**PROMPT:**
Go over the records and copy every line with the string "bytes".

**RECORDS TO PROCESS:**
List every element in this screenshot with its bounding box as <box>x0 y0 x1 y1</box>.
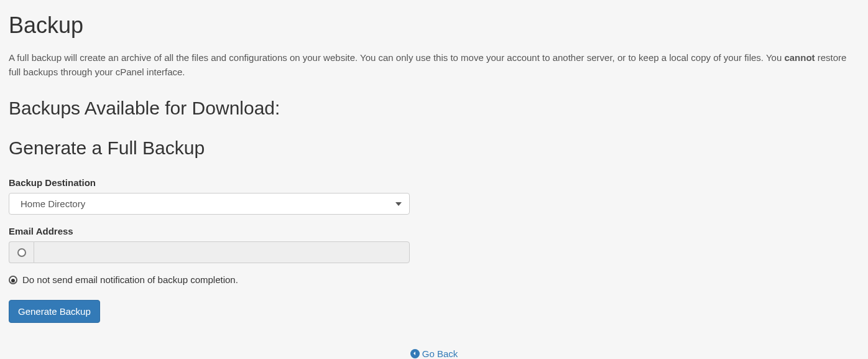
description-text-prefix: A full backup will create an archive of … <box>9 52 784 63</box>
go-back-link[interactable]: Go Back <box>410 348 458 359</box>
backup-destination-label: Backup Destination <box>9 177 859 188</box>
email-input[interactable] <box>34 241 410 263</box>
backup-destination-group: Backup Destination Home Directory <box>9 177 859 215</box>
email-address-group: Email Address <box>9 226 859 263</box>
no-email-radio-row[interactable]: Do not send email notification of backup… <box>9 274 859 285</box>
go-back-container: Go Back <box>9 348 859 359</box>
description-bold: cannot <box>784 52 815 63</box>
radio-icon <box>9 276 17 284</box>
page-title: Backup <box>9 12 859 39</box>
email-input-group <box>9 241 410 263</box>
generate-backup-button[interactable]: Generate Backup <box>9 300 100 323</box>
radio-icon <box>17 248 26 257</box>
no-email-label: Do not send email notification of backup… <box>22 274 238 285</box>
backup-destination-select[interactable]: Home Directory <box>9 193 410 215</box>
backups-available-heading: Backups Available for Download: <box>9 98 859 119</box>
email-address-label: Email Address <box>9 226 859 236</box>
email-radio-addon[interactable] <box>9 241 34 263</box>
go-back-text: Go Back <box>422 348 458 359</box>
page-description: A full backup will create an archive of … <box>9 51 859 79</box>
generate-full-backup-heading: Generate a Full Backup <box>9 138 859 159</box>
arrow-left-circle-icon <box>410 349 420 358</box>
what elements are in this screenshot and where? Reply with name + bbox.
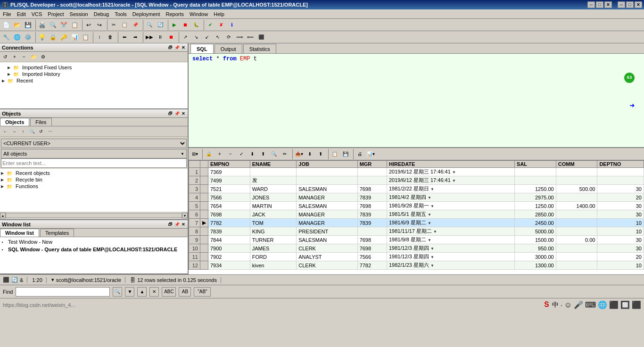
ime-icon-zh[interactable]: 中 — [552, 301, 559, 309]
tb-rollback-btn[interactable]: ✘ — [216, 20, 226, 30]
grid-filter-down-btn[interactable]: ⬇ — [247, 149, 257, 159]
inner-maximize-btn[interactable]: □ — [596, 1, 603, 8]
col-header-mgr[interactable]: MGR — [357, 161, 387, 168]
tb-stop-btn[interactable]: ⏹ — [180, 20, 190, 30]
col-header-hiredate[interactable]: HIREDATE — [387, 161, 514, 168]
tab-files[interactable]: Files — [30, 118, 51, 126]
tb-btn-2[interactable]: 📂 — [12, 20, 22, 30]
dropdown-arrow[interactable]: ▼ — [428, 213, 431, 217]
obj-fwd-btn[interactable]: → — [10, 127, 18, 136]
tb-btn-1[interactable]: 📄 — [1, 20, 11, 30]
dropdown-arrow[interactable]: ▼ — [430, 204, 434, 208]
tb2-btn-2[interactable]: 🌐 — [12, 32, 22, 42]
tb-info-btn[interactable]: ℹ — [227, 20, 237, 30]
wl-close-btn[interactable]: ✕ — [181, 222, 186, 227]
menu-vcs[interactable]: VCS — [29, 10, 45, 18]
tb2-btn-13[interactable]: ▶▶ — [144, 32, 155, 42]
tb2-btn-12[interactable]: ➡ — [130, 32, 140, 42]
find-check-btn[interactable]: ABC — [162, 287, 176, 297]
col-header-ename[interactable]: ENAME — [250, 161, 297, 168]
obj-item-recent[interactable]: ▶ 📁 Recent objects — [1, 170, 187, 176]
tab-sql[interactable]: SQL — [190, 44, 214, 53]
dropdown-arrow[interactable]: ▼ — [452, 170, 456, 174]
tb2-btn-18[interactable]: ↙ — [202, 32, 212, 42]
ime-icon-s[interactable]: Ｓ — [543, 300, 550, 310]
obj-back-btn[interactable]: ← — [1, 127, 9, 136]
tab-windowlist[interactable]: Window list — [0, 229, 39, 237]
col-header-sal[interactable]: SAL — [515, 161, 556, 168]
tb2-btn-14[interactable]: ⏸ — [155, 32, 165, 42]
dropdown-arrow[interactable]: ▼ — [428, 196, 431, 200]
grid-add-btn[interactable]: + — [215, 149, 225, 159]
tb2-btn-6[interactable]: 🔑 — [58, 32, 69, 42]
obj-item-recycle[interactable]: ▶ 📁 Recycle bin — [1, 176, 187, 183]
conn-remove-btn[interactable]: − — [20, 53, 28, 61]
grid-save-btn[interactable]: 💾 — [340, 149, 351, 159]
col-header-empno[interactable]: EMPNO — [208, 161, 250, 168]
menu-debug[interactable]: Debug — [91, 10, 112, 18]
tb2-btn-11[interactable]: ⬅ — [119, 32, 130, 42]
tb2-btn-21[interactable]: ⟹ — [234, 32, 245, 42]
tb-btn-6[interactable]: ✂️ — [58, 20, 69, 30]
app-close-btn[interactable]: ✕ — [635, 1, 642, 8]
grid-export-btn[interactable]: 📤▾ — [294, 149, 304, 159]
table-row[interactable]: 37521WARDSALESMAN76981981/2/22 星期日 ▼1250… — [189, 185, 644, 193]
scroll-down-btn[interactable]: ▼ — [182, 213, 188, 218]
tb2-btn-16[interactable]: ↗ — [180, 32, 190, 42]
tb-btn-3[interactable]: 💾 — [23, 20, 33, 30]
table-row[interactable]: 67698JACKMANAGER78391981/5/1 星期五 ▼2850.0… — [189, 210, 644, 219]
tb2-btn-23[interactable]: ⬛ — [256, 32, 266, 42]
menu-reports[interactable]: Reports — [163, 10, 187, 18]
tb2-btn-10[interactable]: 🗑 — [105, 32, 116, 42]
table-row[interactable]: 87839KINGPRESIDENT1981/11/17 星期二 ▼5000.0… — [189, 227, 644, 236]
scroll-track[interactable] — [6, 213, 182, 218]
find-search-btn[interactable]: 🔍 — [113, 287, 122, 297]
ime-icon-sq3[interactable]: ⬛ — [632, 300, 641, 309]
find-input[interactable] — [16, 287, 110, 297]
tb-copy-btn[interactable]: 📋 — [119, 20, 130, 30]
inner-minimize-btn[interactable]: ─ — [587, 1, 595, 8]
table-row[interactable]: 107900JAMESCLERK76981981/12/3 星期四 ▼950.0… — [189, 244, 644, 253]
find-quote-btn[interactable]: "AB" — [194, 287, 211, 297]
tb-commit-btn[interactable]: ✔ — [205, 20, 215, 30]
tb-search-btn[interactable]: 🔍 — [144, 20, 155, 30]
dropdown-arrow[interactable]: ▼ — [452, 179, 456, 183]
tb-paste-btn[interactable]: 📌 — [130, 20, 140, 30]
obj-more-btn[interactable]: ⋯ — [46, 127, 54, 136]
objects-search-input[interactable] — [1, 158, 187, 168]
ime-icon-sq1[interactable]: ⬛ — [609, 300, 619, 309]
menu-project[interactable]: Project — [45, 10, 66, 18]
ime-icon-face[interactable]: ☺ — [564, 301, 572, 309]
wl-item-sql[interactable]: ▪ SQL Window - Query data of table EMP@L… — [1, 246, 187, 253]
tb2-btn-3[interactable]: ⚙️ — [23, 32, 33, 42]
grid-lock-btn[interactable]: 🔒 — [204, 149, 214, 159]
connections-close-btn[interactable]: ✕ — [181, 45, 186, 50]
grid-import-down-btn[interactable]: ⬇ — [305, 149, 315, 159]
tb2-btn-5[interactable]: 🔒 — [48, 32, 58, 42]
tb-btn-7[interactable]: 📋 — [69, 20, 80, 30]
dropdown-arrow[interactable]: ▼ — [430, 187, 434, 191]
objects-close-btn[interactable]: ✕ — [181, 111, 186, 116]
menu-help[interactable]: Help — [211, 10, 227, 18]
app-minimize-btn[interactable]: ─ — [618, 1, 625, 8]
objects-pin-btn[interactable]: 📌 — [174, 111, 180, 116]
conn-add-btn[interactable]: + — [10, 53, 19, 61]
grid-search-btn[interactable]: 🔍 — [269, 149, 279, 159]
obj-item-functions[interactable]: ▶ 📁 Functions — [1, 183, 187, 190]
redo-btn[interactable]: ↪ — [94, 20, 105, 30]
objects-restore-btn[interactable]: 🗗 — [168, 111, 173, 116]
tb2-btn-17[interactable]: ↘ — [191, 32, 201, 42]
grid-copy-btn[interactable]: 📋 — [330, 149, 340, 159]
table-row[interactable]: 7▶7782TOMMANAGER78391981/6/9 星期二 ▼2450.0… — [189, 219, 644, 227]
conn-item-fixed-users[interactable]: ▶ 📁 Imported Fixed Users — [2, 64, 186, 71]
tb-debug-btn[interactable]: 🐛 — [191, 20, 201, 30]
table-row[interactable]: 47566JONESMANAGER78391981/4/2 星期四 ▼2975.… — [189, 193, 644, 202]
conn-refresh-btn[interactable]: ↺ — [1, 53, 9, 61]
tb2-btn-19[interactable]: ↖ — [213, 32, 223, 42]
table-row[interactable]: 27499发2019/6/12 星期三 17:46:41 ▼ — [189, 176, 644, 185]
dropdown-arrow[interactable]: ▼ — [428, 238, 431, 242]
table-row[interactable]: 117902FORDANALYST75661981/12/3 星期四 ▼3000… — [189, 253, 644, 261]
tb2-btn-20[interactable]: ⟳ — [223, 32, 234, 42]
tb-btn-5[interactable]: 🔍 — [48, 20, 58, 30]
grid-check-btn[interactable]: ✓ — [236, 149, 247, 159]
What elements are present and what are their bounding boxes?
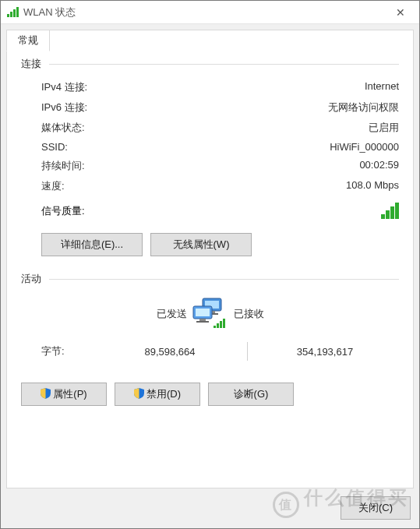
svg-rect-9 [217,323,219,328]
sent-label: 已发送 [21,307,187,321]
wifi-signal-icon [7,7,19,17]
ipv4-value: Internet [365,80,399,94]
svg-rect-11 [223,319,225,328]
media-value: 已启用 [369,121,399,135]
signal-label: 信号质量: [41,204,85,218]
svg-rect-10 [220,321,222,328]
received-bytes: 354,193,617 [251,346,399,358]
details-button[interactable]: 详细信息(E)... [41,233,143,256]
window-close-button[interactable]: ✕ [385,2,416,23]
properties-button-label: 属性(P) [53,388,86,400]
tab-general[interactable]: 常规 [6,30,50,51]
row-duration: 持续时间: 00:02:59 [21,156,399,176]
ipv4-label: IPv4 连接: [41,80,87,94]
wireless-properties-button[interactable]: 无线属性(W) [150,233,252,256]
row-media: 媒体状态: 已启用 [21,118,399,138]
received-label: 已接收 [234,307,400,321]
section-activity: 活动 [21,272,399,286]
speed-label: 速度: [41,179,65,193]
wlan-status-window: WLAN 状态 ✕ 常规 连接 IPv4 连接: Internet IPv6 连… [0,0,420,529]
row-ssid: SSID: HiWiFi_000000 [21,138,399,156]
svg-rect-6 [199,319,206,321]
disable-button[interactable]: 禁用(D) [115,383,200,406]
svg-rect-8 [214,326,216,328]
section-connection-label: 连接 [21,57,41,71]
section-activity-label: 活动 [21,272,41,286]
close-icon: ✕ [396,6,405,19]
connection-buttons: 详细信息(E)... 无线属性(W) [21,225,399,261]
speed-value: 108.0 Mbps [346,179,399,193]
duration-value: 00:02:59 [359,159,399,173]
titlebar: WLAN 状态 ✕ [1,1,419,24]
svg-rect-7 [196,321,209,323]
row-ipv6: IPv6 连接: 无网络访问权限 [21,97,399,118]
client-area: 常规 连接 IPv4 连接: Internet IPv6 连接: 无网络访问权限… [1,24,419,528]
sent-bytes: 89,598,664 [96,346,244,358]
computers-icon [187,297,234,331]
section-connection: 连接 [21,57,399,71]
media-label: 媒体状态: [41,121,85,135]
close-button[interactable]: 关闭(C) [341,496,411,520]
bytes-label: 字节: [41,344,96,358]
row-ipv4: IPv4 连接: Internet [21,77,399,97]
ssid-value: HiWiFi_000000 [330,141,399,153]
properties-button[interactable]: 属性(P) [21,383,107,406]
signal-strength-icon [381,203,399,219]
row-speed: 速度: 108.0 Mbps [21,176,399,196]
shield-icon [41,388,51,399]
tab-label: 常规 [18,34,38,46]
shield-icon [134,388,144,399]
divider [49,279,399,280]
activity-row: 已发送 [21,292,399,331]
tab-panel: 常规 连接 IPv4 连接: Internet IPv6 连接: 无网络访问权限… [6,30,414,488]
activity-icon [187,297,234,331]
ssid-label: SSID: [41,141,68,153]
bytes-row: 字节: 89,598,664 354,193,617 [21,331,399,367]
window-title: WLAN 状态 [23,5,385,19]
ipv6-value: 无网络访问权限 [328,101,399,115]
duration-label: 持续时间: [41,159,85,173]
activity-buttons: 属性(P) 禁用(D) 诊断(G) [21,367,399,411]
disable-button-label: 禁用(D) [146,388,181,400]
divider [49,64,399,65]
divider [247,342,248,361]
row-signal: 信号质量: [21,196,399,225]
svg-rect-5 [196,309,210,316]
ipv6-label: IPv6 连接: [41,101,87,115]
footer: 关闭(C) [6,488,414,523]
diagnose-button[interactable]: 诊断(G) [208,383,294,406]
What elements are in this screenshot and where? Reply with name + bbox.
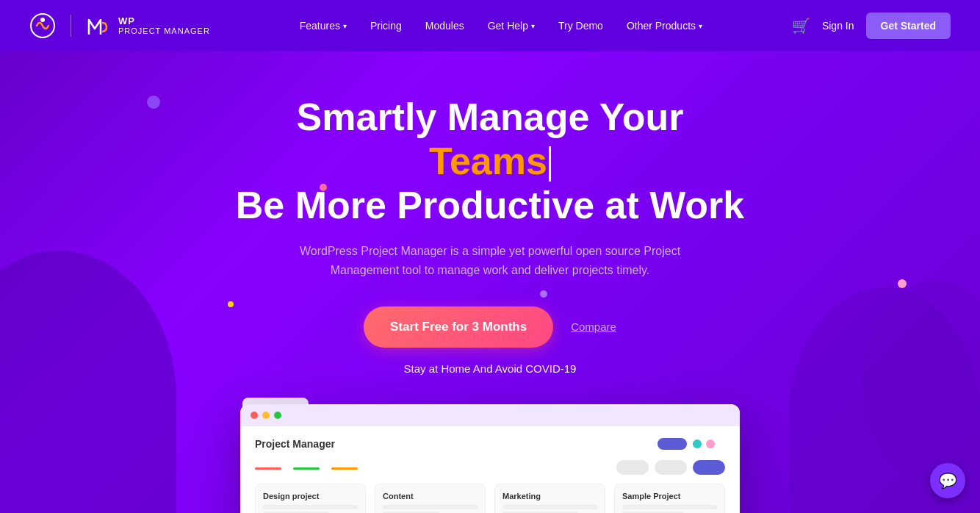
mockup-dots-right bbox=[693, 440, 725, 448]
nav-other-products[interactable]: Other Products ▾ bbox=[616, 14, 713, 37]
hero-buttons: Start Free for 3 Months Compare bbox=[233, 306, 747, 348]
mockup-title: Project Manager bbox=[255, 438, 335, 450]
hero-section: Smartly Manage Your Teams Be More Produc… bbox=[0, 51, 980, 513]
nav-pricing[interactable]: Pricing bbox=[360, 14, 412, 37]
hero-title: Smartly Manage Your Teams Be More Produc… bbox=[233, 96, 747, 227]
nav-modules[interactable]: Modules bbox=[415, 14, 475, 37]
header: WP PROJECT MANAGER Features ▾ Pricing Mo… bbox=[0, 0, 980, 51]
app-mockup: Project Manager bbox=[240, 404, 740, 513]
mockup-card-0: Design project bbox=[255, 484, 366, 513]
card-title-2: Marketing bbox=[502, 492, 597, 501]
logo-text: WP PROJECT MANAGER bbox=[118, 16, 210, 35]
covid-notice: Stay at Home And Avoid COVID-19 bbox=[233, 362, 747, 375]
chevron-down-icon: ▾ bbox=[531, 22, 535, 30]
nav-try-demo[interactable]: Try Demo bbox=[548, 14, 613, 37]
tab-bar-active bbox=[255, 467, 281, 470]
logo-area: WP PROJECT MANAGER bbox=[29, 12, 210, 39]
tab-bar-green bbox=[293, 467, 320, 470]
logo-divider bbox=[71, 15, 71, 37]
toolbar-btn-blue bbox=[693, 460, 725, 475]
cta-button[interactable]: Start Free for 3 Months bbox=[364, 306, 553, 348]
traffic-dot-green bbox=[274, 412, 281, 419]
cursor-blink bbox=[549, 146, 551, 182]
deco-circle-5 bbox=[898, 279, 907, 288]
wp-manager-logo bbox=[86, 14, 109, 37]
chat-icon: 💬 bbox=[939, 472, 957, 489]
tab-item-1[interactable] bbox=[255, 465, 281, 470]
cart-icon[interactable]: 🛒 bbox=[792, 17, 810, 35]
chevron-down-icon: ▾ bbox=[699, 22, 702, 30]
chat-bubble[interactable]: 💬 bbox=[930, 463, 965, 498]
mockup-toolbar-right bbox=[616, 460, 725, 475]
tab-item-3[interactable] bbox=[331, 465, 358, 470]
tab-item-2[interactable] bbox=[293, 465, 320, 470]
card-title-1: Content bbox=[383, 492, 478, 501]
blob-left bbox=[0, 251, 176, 513]
toolbar-btn-gray-1 bbox=[616, 460, 649, 475]
get-started-button[interactable]: Get Started bbox=[866, 12, 951, 39]
mockup-header-right bbox=[657, 438, 725, 450]
mockup-card-2: Marketing bbox=[494, 484, 605, 513]
main-nav: Features ▾ Pricing Modules Get Help ▾ Tr… bbox=[289, 14, 713, 37]
hero-content: Smartly Manage Your Teams Be More Produc… bbox=[233, 96, 747, 397]
header-right: 🛒 Sign In Get Started bbox=[792, 12, 951, 39]
mockup-dot-pink bbox=[706, 440, 715, 448]
hero-subtitle: WordPress Project Manager is a simple ye… bbox=[277, 242, 703, 279]
mockup-cards: Design project Content Marketing bbox=[255, 484, 725, 513]
mockup-titlebar bbox=[240, 404, 740, 426]
mockup-dot-teal bbox=[693, 440, 702, 448]
mockup-toggle bbox=[657, 438, 687, 450]
logo-icon bbox=[29, 12, 56, 39]
mockup-tabs bbox=[255, 460, 725, 475]
compare-link[interactable]: Compare bbox=[571, 320, 616, 333]
nav-get-help[interactable]: Get Help ▾ bbox=[478, 14, 545, 37]
card-title-3: Sample Project bbox=[622, 492, 717, 501]
nav-features[interactable]: Features ▾ bbox=[289, 14, 357, 37]
svg-point-1 bbox=[40, 18, 45, 22]
mockup-card-3: Sample Project bbox=[614, 484, 725, 513]
chevron-down-icon: ▾ bbox=[343, 22, 347, 30]
mockup-card-1: Content bbox=[375, 484, 486, 513]
toolbar-btn-gray-2 bbox=[655, 460, 687, 475]
traffic-dot-yellow bbox=[262, 412, 270, 419]
traffic-dot-red bbox=[251, 412, 258, 419]
deco-circle-1 bbox=[147, 96, 160, 109]
card-title-0: Design project bbox=[263, 492, 358, 501]
mockup-header-row: Project Manager bbox=[255, 438, 725, 450]
mockup-body: Project Manager bbox=[240, 426, 740, 513]
sign-in-link[interactable]: Sign In bbox=[822, 20, 854, 32]
tab-bar-orange bbox=[331, 467, 358, 470]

**TASK ANSWER:**
received-bytes: 354,193,617 [251,346,399,358]
sent-bytes: 89,598,664 [96,346,244,358]
bytes-label: 字节: [41,344,96,358]
bytes-row: 字节: 89,598,664 354,193,617 [21,331,399,367]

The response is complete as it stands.